Alexandre Milinkevitch :
Effectivement, l‘évolution de l’Ukraine qui est la plus proche de nous, est très importante. D’un point de vue démocratique, les changements qui ont eu lieu là-bas après les évènements que l’on connait sont considérables – oui, la presse est devenue plus libre, oui, les élections sont démocratiques, mais il faut aussi des succès économiques. C’est le plus important pour beaucoup des gens. Il faut dire aussi que la propagande biélorusse préfère parler bien sur, des points les plus négatifs. Les points positifs comme la hausse des fonds de retraite, des bourses d‘études ou des salaires, on en parle beaucoup moins. Néanmoins, les progrès
restent insuffisants, nous voudrions qu’il y ait plus de résultats.

EuroNews :
Parlons de l‘économie justement. A partir du 1er janvier Gazprom va tripler les prix du gaz pour le Bélarus. Ne pensez-vous pas que c’est une piqûre mortelle du Kremlin au régime de Loukachenko?

Alexandre Milinkevitch :
Tout d’abord, je dois admettre que le soit- disant “miracle économique biélorusse” est du aux prix bas du gaz et du pétrole.

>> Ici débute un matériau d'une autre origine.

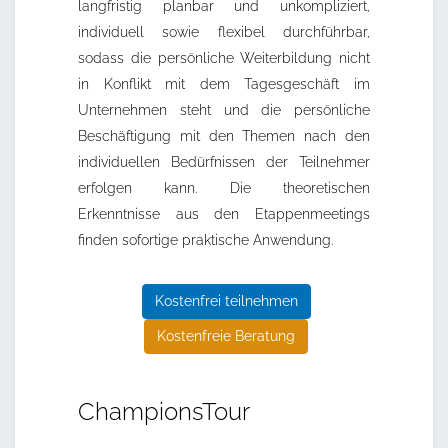
langfristig planbar und unkompliziert,
individuell sowie flexibel durchführbar,
sodass die persönliche Weiterbildung nicht
in Konflikt mit dem Tagesgeschäft im
Unternehmen steht und die persönliche
Beschäftigung mit den Themen nach den
individuellen Bedürfnissen der Teilnehmer
erfolgen kann. Die theoretischen
Erkenntnisse aus den Etappenmeetings
finden sofortige praktische Anwendung.
Kostenfrei teilnehmen
Kostenfreie Beratung
ChampionsTour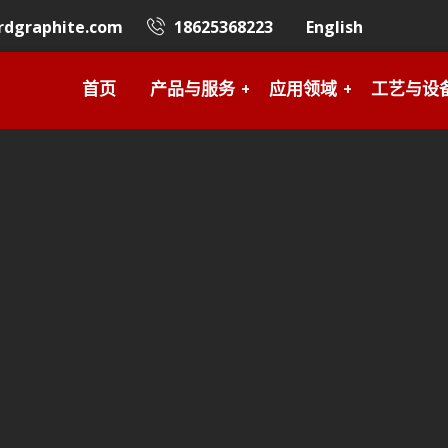
rdgraphite.com
18625368223
English
首页
产品与服务
应用领域
工艺与设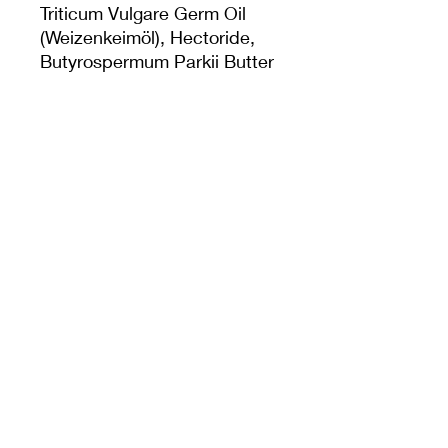
Triticum Vulgare Germ Oil
(Weizenkeimöl), Hectoride,
Butyrospermum Parkii Butter
(Sheabutter)*
* Bio Qualität
Rückfettung: 1,5%
Bei behandelten/gefärbten
Haaren informieren Sie sich
bei Ihrem Friseur über die
Verträglichkeit (z.B. des
Färbeproduktes) mit einem
basischen Produkt wie
Haarseife, oder führen Sie
einen Test an einem nicht
auffälligen Bereich Ihrer
Haare durch.
10€/100g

Le Bélarus va traverser des temps difficiles, et nous l’avions prédit. La Russie ne peut pas maintenir les prix bas éternellement. Surtout qu’elle veut entrer à l’OMC et cela impose certaines obligations. Nous devions nous préparer à cela, mais nous n’avons rien fait. Pourtant je ne pense pas que la Russie veuille provoquer une crise au Bélarus.
Cette augmentation subite équivaut à un effondrement de notre économie. Je ne fais pas partie des politiciens qui pensent : “Tant pis si tout va mal – l’essentiel est que ça aille bien pour nous. Les gens sont dans la rue – c’est notre succès. Et nous allons les guider assis sur un cheval blanc”. Nous ne voulons pas du tout une telle situation. Nous voulons tout simplement des élections honnêtes et justes, c’est là notre but principal. J’espère que le Bélarus va trouver un compromis avec la Russie et que les prix vont être augmentés progressivement.

EuroNews :
Monsieur Milinkevitch, qui sont selon vous les alliés principaux de l’opposition démocratique au Bélarus?

Alexandre Milinkevitch :
Nous comptons tout d’abord sur nous-mêmes. Nous avons compris que la démocratisation du Bélarus, c’est à nous de la faire. Mais la solidarité est très importante pour nous, parce que des choses sacrées sont en jeu – la démocratie, les droits de l’homme, la liberté. Et aujourd’hui nous trouvons un soutien auprès des pays démocratiques de l’Europe. Les Etats-Unis, le Canada, le Japon nous soutiennent également.
Le soutien de la Russie serait très important pour nous. Nous le souhaitons de tout coeur… Ma première visite après avoir été élu candidat des forces démocratiques a été à Moscou. Pour moi c‘était une question de principe. A Moscou, on entretient le mythe que nous représentons les forces anti-russes. Mais il n’y a pas de sérieuses forces anti-russes dans le paysage politique biélorusse! Il n’ y a pas du tout de russophobie! Nous voulions que la Russie ait des contacts avec nous autant qu5;avec le pouvoir. parce que, pour dire vrai, l’avenir nous appartient – la jeunesse nous soutient, les gens les plus cultivés, les plus actifs…. Et nous pensons – nous l’avons toujours pensé – que la Russie est un partenaire stratégique pour mon pays.